> [Task objective] The entries need to be copied exactly.

> [Recorded data]

□ □ □ □

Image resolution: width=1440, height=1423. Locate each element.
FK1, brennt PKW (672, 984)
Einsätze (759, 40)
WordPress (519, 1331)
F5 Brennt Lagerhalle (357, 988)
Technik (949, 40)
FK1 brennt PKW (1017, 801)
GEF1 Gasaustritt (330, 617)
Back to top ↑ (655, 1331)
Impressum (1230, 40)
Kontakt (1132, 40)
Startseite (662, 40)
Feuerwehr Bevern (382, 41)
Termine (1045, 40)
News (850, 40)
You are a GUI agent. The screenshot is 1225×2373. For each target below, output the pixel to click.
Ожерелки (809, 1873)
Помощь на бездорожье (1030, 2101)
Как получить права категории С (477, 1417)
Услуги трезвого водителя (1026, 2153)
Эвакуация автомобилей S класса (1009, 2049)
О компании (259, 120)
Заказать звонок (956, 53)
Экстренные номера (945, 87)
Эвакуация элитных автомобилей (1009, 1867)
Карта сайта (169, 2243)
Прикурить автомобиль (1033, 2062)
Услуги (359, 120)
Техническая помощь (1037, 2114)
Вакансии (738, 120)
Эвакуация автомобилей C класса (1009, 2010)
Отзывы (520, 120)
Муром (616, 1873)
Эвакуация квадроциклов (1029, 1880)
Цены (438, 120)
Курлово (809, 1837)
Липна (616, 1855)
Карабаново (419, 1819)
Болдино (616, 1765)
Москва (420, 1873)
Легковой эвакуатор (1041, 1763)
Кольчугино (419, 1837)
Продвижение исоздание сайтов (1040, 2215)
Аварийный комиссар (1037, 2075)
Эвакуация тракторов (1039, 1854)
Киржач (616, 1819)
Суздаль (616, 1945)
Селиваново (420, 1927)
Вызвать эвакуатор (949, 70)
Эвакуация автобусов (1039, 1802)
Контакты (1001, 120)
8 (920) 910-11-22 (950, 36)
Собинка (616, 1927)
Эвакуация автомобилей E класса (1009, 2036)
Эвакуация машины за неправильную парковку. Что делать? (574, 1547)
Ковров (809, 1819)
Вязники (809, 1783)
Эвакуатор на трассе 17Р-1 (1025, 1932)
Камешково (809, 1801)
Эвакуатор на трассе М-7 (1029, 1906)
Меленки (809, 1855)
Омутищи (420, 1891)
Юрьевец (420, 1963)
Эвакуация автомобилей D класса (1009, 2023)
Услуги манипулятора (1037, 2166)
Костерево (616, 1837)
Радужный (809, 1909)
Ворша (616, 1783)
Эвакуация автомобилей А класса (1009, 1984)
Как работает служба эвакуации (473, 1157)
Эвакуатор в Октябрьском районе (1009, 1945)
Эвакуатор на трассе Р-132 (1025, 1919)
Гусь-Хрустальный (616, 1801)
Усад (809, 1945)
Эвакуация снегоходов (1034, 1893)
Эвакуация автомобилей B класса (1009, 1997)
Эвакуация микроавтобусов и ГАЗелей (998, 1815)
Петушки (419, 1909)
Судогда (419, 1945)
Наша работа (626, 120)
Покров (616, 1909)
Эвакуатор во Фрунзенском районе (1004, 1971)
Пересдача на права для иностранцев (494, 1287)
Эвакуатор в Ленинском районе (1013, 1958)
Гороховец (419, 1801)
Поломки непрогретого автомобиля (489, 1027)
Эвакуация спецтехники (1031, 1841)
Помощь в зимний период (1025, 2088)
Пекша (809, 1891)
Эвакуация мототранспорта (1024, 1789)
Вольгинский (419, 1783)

□ □ □ □

> [Exercise response]
Image resolution: width=1440, height=1423. Locate each element.
FK1, brennt PKW (672, 984)
Einsätze (759, 40)
WordPress (519, 1331)
F5 Brennt Lagerhalle (357, 988)
Technik (949, 40)
FK1 brennt PKW (1017, 801)
GEF1 Gasaustritt (330, 617)
Back to top ↑ (655, 1331)
Impressum (1230, 40)
Kontakt (1132, 40)
Startseite (662, 40)
Feuerwehr Bevern (382, 41)
Termine (1045, 40)
News (850, 40)
You are a GUI agent. The screenshot is 1225×2373. For each target below, output the pixel to click.
Ожерелки (809, 1873)
Помощь на бездорожье (1030, 2101)
Как получить права категории С (477, 1417)
Услуги трезвого водителя (1026, 2153)
Эвакуация автомобилей S класса (1009, 2049)
О компании (259, 120)
Заказать звонок (956, 53)
Экстренные номера (945, 87)
Эвакуация элитных автомобилей (1009, 1867)
Карта сайта (169, 2243)
Прикурить автомобиль (1033, 2062)
Услуги (359, 120)
Техническая помощь (1037, 2114)
Вакансии (738, 120)
Эвакуация автомобилей C класса (1009, 2010)
Отзывы (520, 120)
Муром (616, 1873)
Эвакуация квадроциклов (1029, 1880)
Цены (438, 120)
Курлово (809, 1837)
Липна (616, 1855)
Карабаново (419, 1819)
Болдино (616, 1765)
Москва (420, 1873)
Легковой эвакуатор (1041, 1763)
Кольчугино (419, 1837)
Продвижение исоздание сайтов (1040, 2215)
Аварийный комиссар (1037, 2075)
Эвакуация тракторов (1039, 1854)
Киржач (616, 1819)
Суздаль (616, 1945)
Селиваново (420, 1927)
Вызвать эвакуатор (949, 70)
Эвакуация автобусов (1039, 1802)
Контакты (1001, 120)
8 (920) 910-11-22 (950, 36)
Собинка (616, 1927)
Эвакуация автомобилей E класса (1009, 2036)
Эвакуация машины за неправильную парковку. Что делать? (574, 1547)
Ковров (809, 1819)
Вязники (809, 1783)
Эвакуатор на трассе 17Р-1 (1025, 1932)
Камешково (809, 1801)
Эвакуатор на трассе М-7 (1029, 1906)
Меленки (809, 1855)
Омутищи (420, 1891)
Юрьевец (420, 1963)
Эвакуация автомобилей D класса (1009, 2023)
Услуги манипулятора (1037, 2166)
Костерево (616, 1837)
Радужный (809, 1909)
Ворша (616, 1783)
Эвакуация автомобилей А класса (1009, 1984)
Как работает служба эвакуации (473, 1157)
Эвакуатор в Октябрьском районе (1009, 1945)
Эвакуатор на трассе Р-132 (1025, 1919)
Гусь-Хрустальный (616, 1801)
Усад (809, 1945)
Эвакуация снегоходов (1034, 1893)
Эвакуация автомобилей B класса (1009, 1997)
Эвакуация микроавтобусов и ГАЗелей (998, 1815)
Петушки (419, 1909)
Судогда (419, 1945)
Наша работа (626, 120)
Покров (616, 1909)
Эвакуатор во Фрунзенском районе (1004, 1971)
Пересдача на права для иностранцев (494, 1287)
Эвакуатор в Ленинском районе (1013, 1958)
Гороховец (419, 1801)
Поломки непрогретого автомобиля (489, 1027)
Эвакуация спецтехники (1031, 1841)
Помощь в зимний период (1025, 2088)
Пекша (809, 1891)
Эвакуация мототранспорта (1024, 1789)
Вольгинский (419, 1783)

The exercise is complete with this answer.